The Case for Commercialism

THE PRESS

The recent suggestion that Virginia football teams be allowed to play one game or more each year with a worthy opponent in one of the larger cities appears entirely worthwhile to us. At this time, there is a University ruling which prohibits such action on the part of our teams and recent efforts to repeal it, through the Board of Visitors, have failed to produce any effect.
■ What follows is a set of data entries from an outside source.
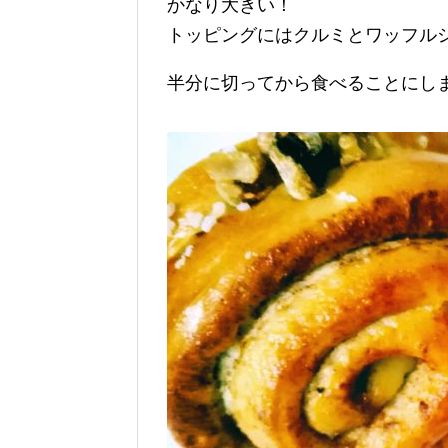
かなり大きい！
トッピングにはクルミとワッフル
半分に切ってから食べることにし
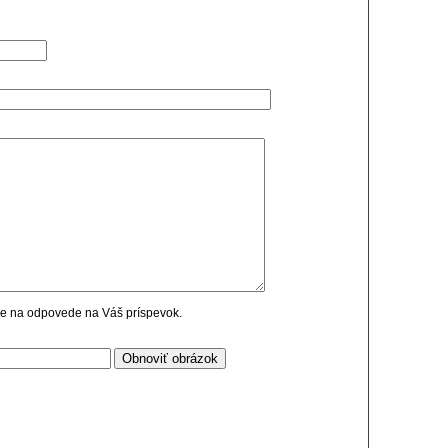
cie na odpovede na Váš príspevok.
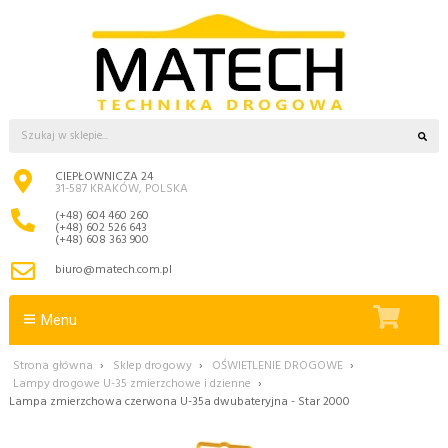
CIEPŁOWNICZA 24
31-587 KRAKÓW, POLSKA
(+48) 604 460 260
(+48) 602 526 643
(+48) 608 363 900
biuro@matech.com.pl
Menu
Strona główna
›
Sklep drogowy
›
OŚWIETLENIE DROGOWE
›
Lampy drogowe U-35 zmierzchowe i dzienne
›
Lampa zmierzchowa czerwona U-35a dwubateryjna - Star 2000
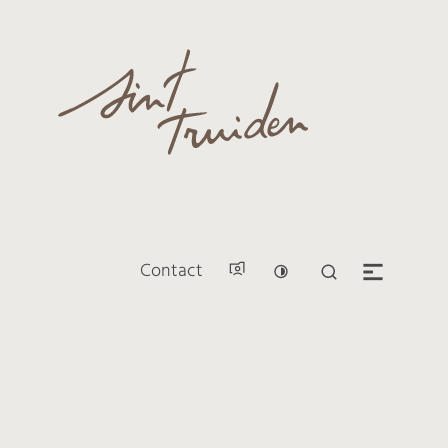
Naar inhoud
Sint-Truiden
Contact
Hoog contrast
Zoek tonen / v
Men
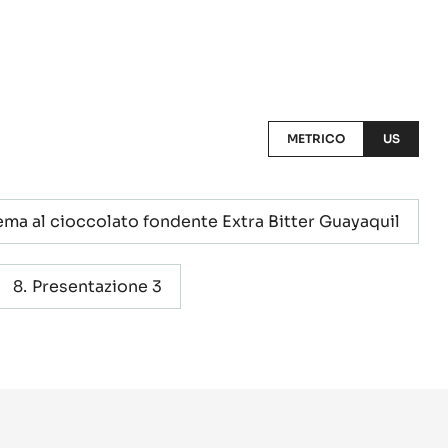
METRICO
US
ma al cioccolato fondente Extra Bitter Guayaquil
Presentazione 3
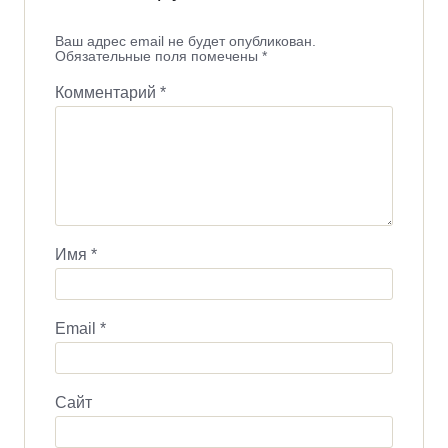
Ваш адрес email не будет опубликован.
Обязательные поля помечены
*
Комментарий
*
Имя
*
Email
*
Сайт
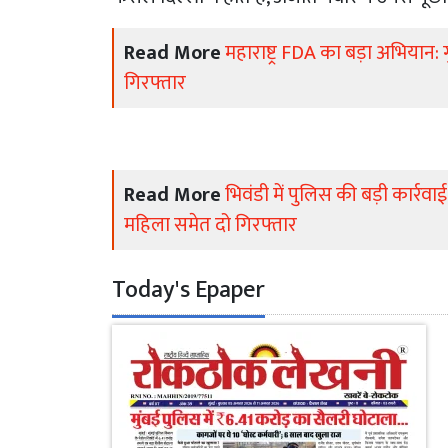
Read More
महाराष्ट्र FDA का बड़ा अभियान: 
गिरफ्तार
Read More
भिवंडी में पुलिस की बड़ी कार्रव
महिला समेत दो गिरफ्तार
Today's Epaper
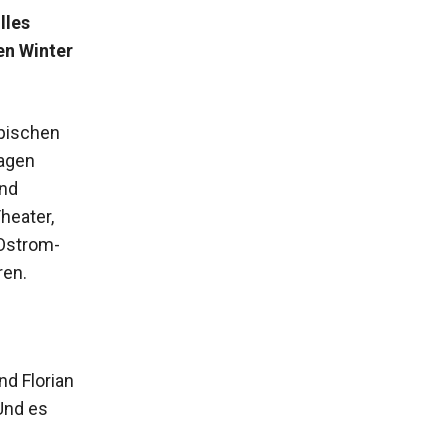
lles
en Winter
opischen
ragen
und
heater,
-Ostrom-
ren.
nd Florian
Und es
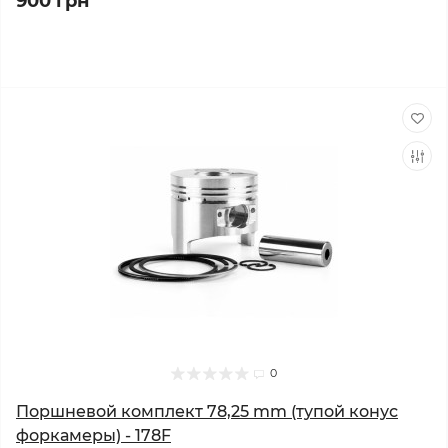
900 грн
0
Поршневой комплект 78,25 mm (тупой конус
форкамеры) - 178F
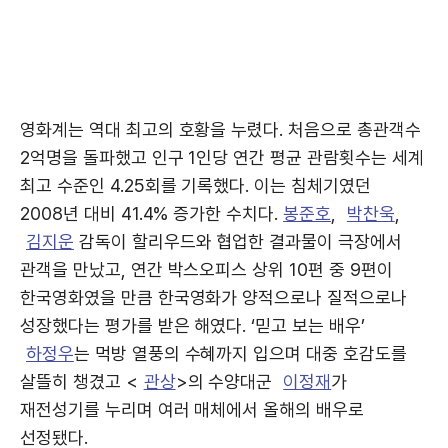
영화계는 역대 최고의 호황을 누렸다. 처음으로 총관객수
2억명을 돌파했고 인구 1인당 연간 평균 관람횟수는 세계
최고 수준인 4.25회를 기록했다. 이는 침체기였던
2008년 대비 41.4% 증가한 수치다.
봉준호
,
박찬욱
,
김지운
감독이 할리우드와 협업한 결과물이 극장에서
관객을 만났고, 연간 박스오피스 상위 10편 중 9편이
한국영화였을 만큼 한국영화가 양적으로나 질적으로나
성장했다는 평가를 받은 해였다. ‘믿고 보는 배우’
하정우
는 먹방 열풍의 수혜까지 입으며 대중 호감도를
살뜰히 챙겼고 <
관상
>의 수양대군
이정재
가
재전성기를 누리며 여러 매체에서 올해의 배우로
선정됐다.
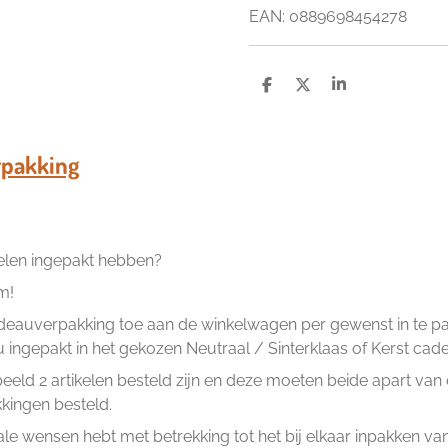
EAN: 0889698454278
D
D
S
e
e
h
l
e
a
e
l
r
n
e
pakking
kelen ingepakt hebben?
m!
eauverpakking toe aan de winkelwagen per gewenst in te pakk
ingepakt in het gekozen Neutraal / Sinterklaas of Kerst cad
beeld 2 artikelen besteld zijn en deze moeten beide apart va
ingen besteld.
ale wensen hebt met betrekking tot het bij elkaar inpakken van 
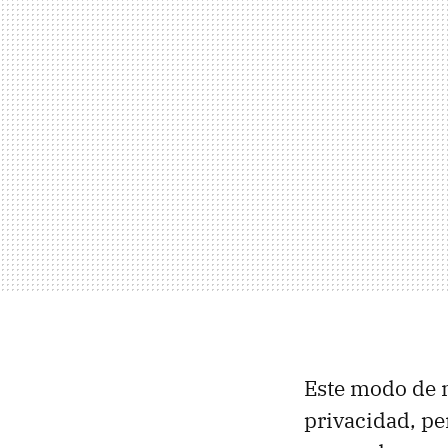
Este modo de 
privacidad, pe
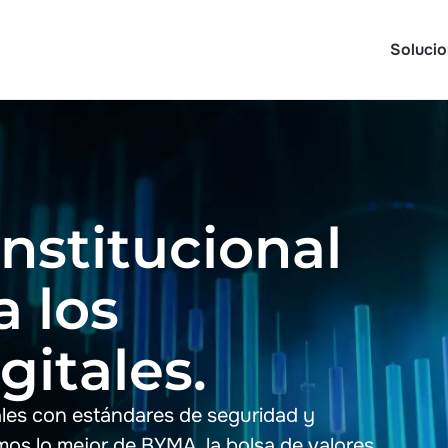
Soluci
Soluci
nstitucional
a los
itales.
ales con estándares de seguridad y
os lo mejor de BYMA, la bolsa de valores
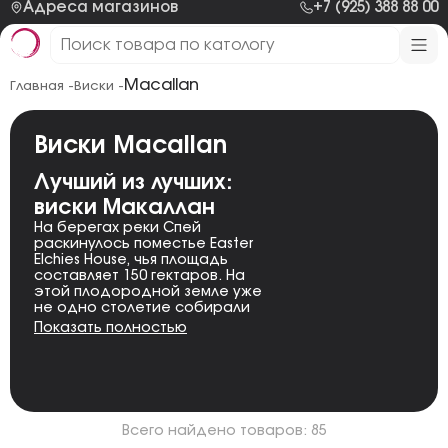
Адреса магазинов
+7 (925) 388 88 00
Macallan
Главная -
Виски -
Виски Macallan
Лучший из лучших:
виски Макаллан
На берегах реки Спей
раскинулось поместье Easter
Elchies House, чья площадь
составляет 150 гектаров. На
этой плодородной земле уже
не одно столетие собирали
хорошие урожаи ячменя для
Показать полностью
производства виски.
Винокурню Macallan основал
в 1824 году Александр Рид,
учитель, который выращивал
ячмень. Изначально она
носила имя Maghellan –
Всего найдено товаров: 85
сочетание слов «magh» (от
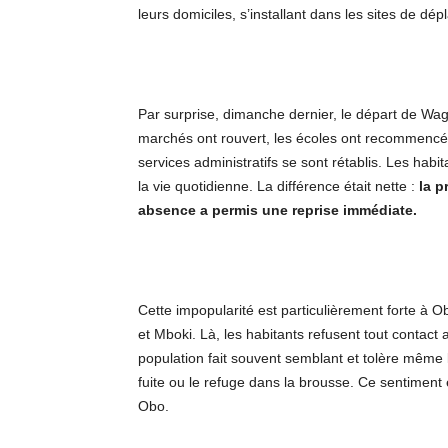
leurs domiciles, s’installant dans les sites de d
Par surprise, dimanche dernier, le départ de Wagn
marchés ont rouvert, les écoles ont recommencé à 
services administratifs se sont rétablis. Les habi
la vie quotidienne. La différence était nette :
la p
absence a permis une reprise immédiate.
Cette impopularité est particulièrement forte à
et Mboki. Là, les habitants refusent tout contact
population fait souvent semblant et tolère même l
fuite ou le refuge dans la brousse. Ce sentiment e
Obo.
An objection has been raised to the effect that, in playing such a game. Virginia would be lowering herself, to the level of commercialism in athletics, to a certain extent, and thus to a resultant over-doing of the game. In one breath, the statement frequently is made that we want athletics for all--intramural athletics--and in the next breath, we hear that the University should keep away from Baltimore, Washington, and Richmond because to have teams play in such places would not be exactly in keeping with our purely amateur outlook and our love of the game for the game's sake. But we seldom realize that football pays for practically all other sports and that one big game before a large audience would do more towards assisting "athletics for all" than any other single factor.

Personally, we feel that the name of Virginia would appear to far better advantage in a Washington, Baltimore, or Richmond setting than in some of our customary Virginia towns whose identity would still be unknown if it were not for Rand-McNally and an efficient census bureau. College Topics, U. of Va.